Hypothalamic abnormalities in patients with pituitary-dependent Cushing's syndrome.

Abstract

We aimed to investigate the pattern of 24-hour ACTH and cortisol secretion in pituitary-dependent Cushing's syndrome and to evaluate the pituitary and hypothalamic contributions to the disease. Five women with Cushing's disease (mean age 35 +/- 5 (SEM) years) and five normal female controls (mean age 25 +/- 2 years) were studied.
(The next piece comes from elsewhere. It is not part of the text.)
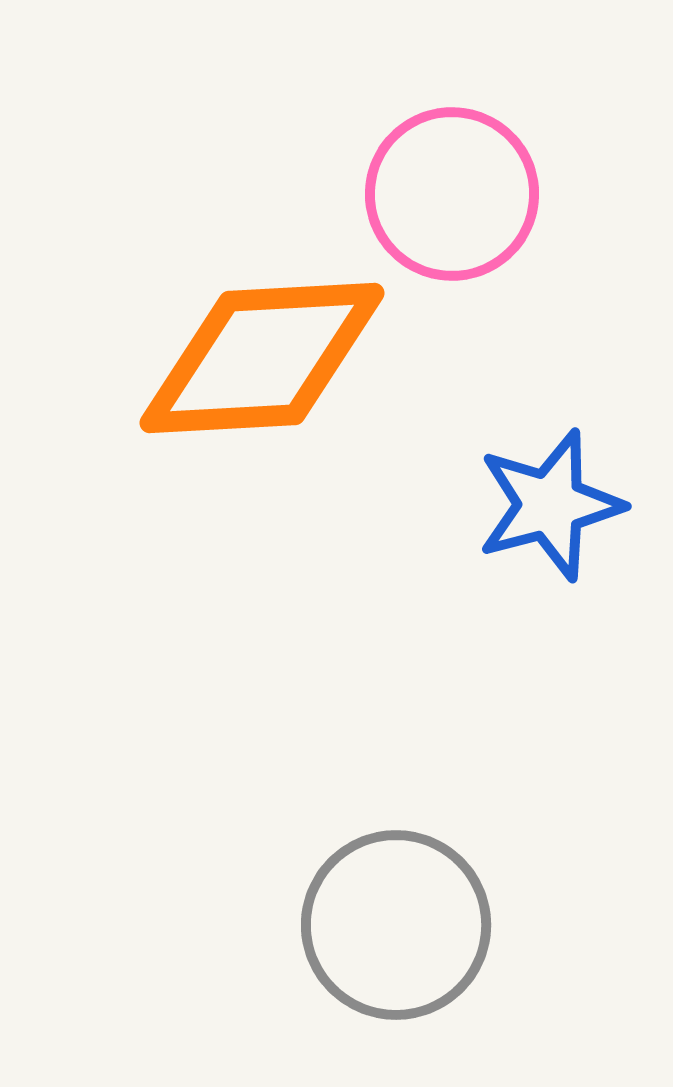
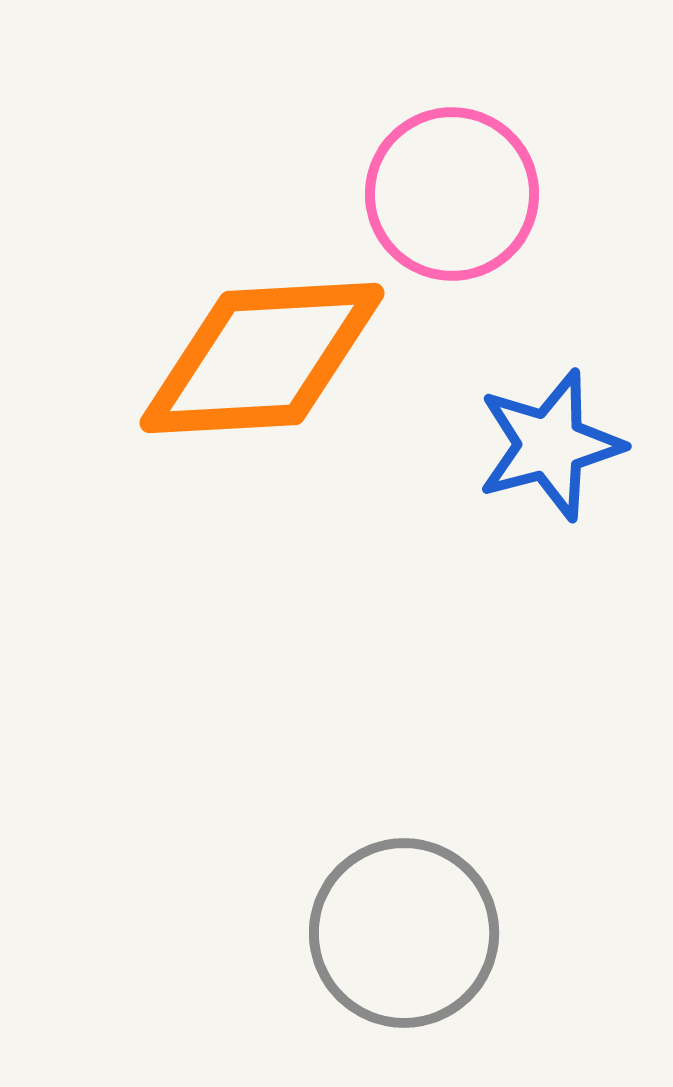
blue star: moved 60 px up
gray circle: moved 8 px right, 8 px down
Plasma ACTH and cortisol levels were measured every 15 minutes for 24 hours using established IRMA and RIA respectively. ACTH and cortisol mean and trough levels, pulse number and amplitude were calculated using established computer software, programmed to identify ACTH and cortisol peaks. Patients with Cushing's disease had a twofold increase in 24-hour mean cortisol levels and a threefold increase in 24-hour mean ACTH levels (Cushing's 5.9 +/- 1.0, controls 1.9 +/- 0.2 pmol/l, P less than 0.01). This was predominantly mediated by an increase in ACTH pulse amplitude. However, 24-hour ACTH pulse number was also increased (Cushing's 15.2 +/- 2.6, controls 10.6 +/- 1.7, P less than 0.05) due to an increase in pulse number between 1800 and 2400 h. ACTH trough levels were also higher in patients with Cushing's disease (Cushing's 5.3 +/- 1.3, controls 2.3 +/- 0.2 pmol/l, P less than 0.05). Twenty-four-hour mean plasma cortisol and ACTH levels are elevated two to three-fold in patients with Cushing's disease. The increase in ACTH pulse amplitude suggests a pituitary abnormality in patients with Cushing's disease. However, the increased ACTH pulse frequency together with elevated trough levels is interpreted as indicating coexisting hypothalamic stimulation (or loss of inhibition).